The Federal Reserve decided Wednesday to hold its target for overnight interest rates to zero to 0.25 percent and pledged to keep it there for an "extended period" in a bid to ensure a nascent economic recovery gains traction.
The central bank unanimously made the decision, as expected earlier by market players, at the close of a two-day session of the Federal Open Market Committee, keeping intact its bold policy of low interest rates along with a host of programs to stimulate credit flows.
The Fed's decision came despite its assessment that the economy "has continued to pick up" as the housing market, whose collapse has been a drag on growth, has recovered.

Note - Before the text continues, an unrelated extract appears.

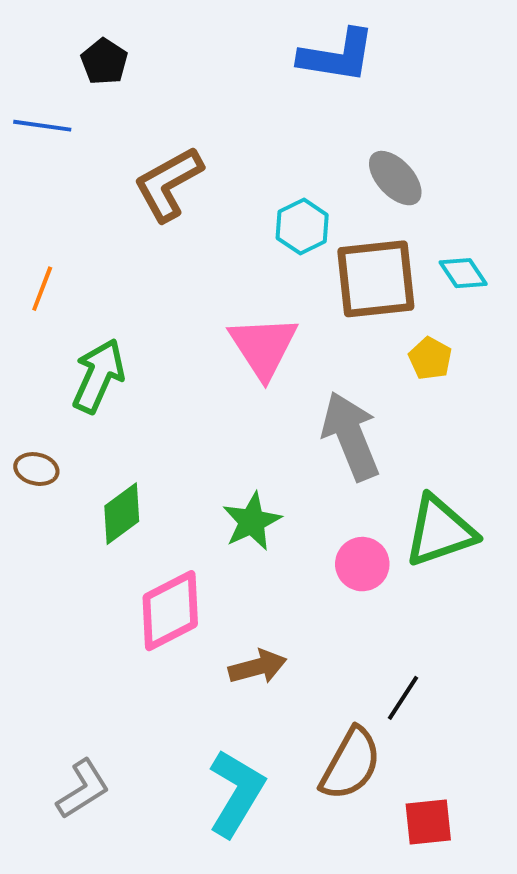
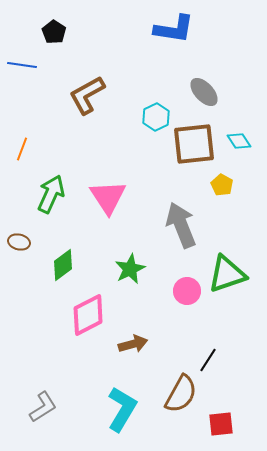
pink triangle: (263, 347) -> (108, 197), moved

According to government data released last week, the U.S. economy grew an annualized real 3.5 percent in the third quarter of 2009, a sharp recovery from the previous quarter's decline of 0.7 percent and marking the first expansion in five quarters.
The July-September growth in terms of inflation-adjusted real gross domestic product -- the total output of goods and services within a nation's borders -- delivered the strongest signal yet that the worst recession in generations has ended.
But the Fed voiced concern that the recovery is likely to be slow.
"Businesses are still cutting back on fixed investment and staffing, though at a slower pace," it said in a statement. "Household spending appears to be expanding, but remains constrained by ongoing job losses, sluggish income growth, lower housing wealth and tight credit."
Under these circumstances, the Fed will continue to mobilize a wide range of tools to promote economic recovery and to preserve price stability, it said.
The Fed also said it will purchase about $175 billion of debt issued by government-backed mortgage finance agencies, compared with the $200 billion maximum it had originally allocated, citing limited availability.
"The amount of agency debt purchases, while somewhat less than the previously announced maximum of $200 billion is consistent with the recent path of purchases and reflects the limited availability of agency debt," it said.
On prices, the central bank said it expects inflation will remain subdued for some time as substantial resource slack is likely to continue to dampen cost pressures and longer-term inflation expectations are stable.
The Fed also kept the more symbolic discount rate unchanged at 0.50 percent.
The next FOMC meeting is scheduled for Dec. 15-16.